__Exercise details__: There should be no pictures in your answer, only an exact copy of the lines from the one with "A lire également" through the end of the material.

__Records to use__:
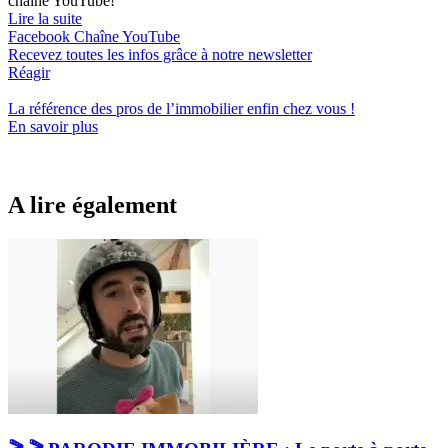
chaîne YouTube!
Lire la suite
Facebook
Chaîne YouTube
Recevez toutes les infos grâce à notre newsletter
Réagir
La référence
des pros de l’immobilier
enfin chez vous !
En savoir plus
A lire également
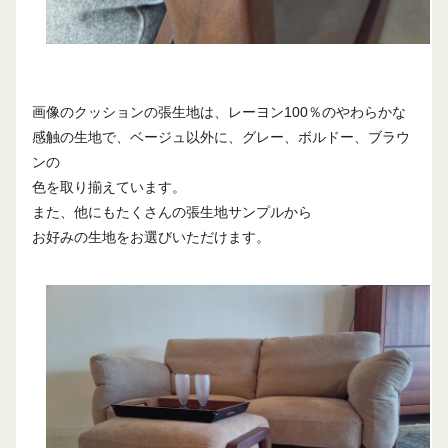
画像のクッションの張生地は、レーヨン100％のやわらかな
感触の生地で、ベージュ以外に、グレー、ボルドー、ブラウ
ンの
色を取り揃えています。
また、他にもたくさんの張生地サンプルから
お好みの生地をお選びいただけます。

__Response__:
A lire également
画像のクッションの張生地は、レーヨン100％のやわらかな
感触の生地で、ベージュ以外に、グレー、ボルドー、ブラウ
ンの
色を取り揃えています。
また、他にもたくさんの張生地サンプルから
お好みの生地をお選びいただけます。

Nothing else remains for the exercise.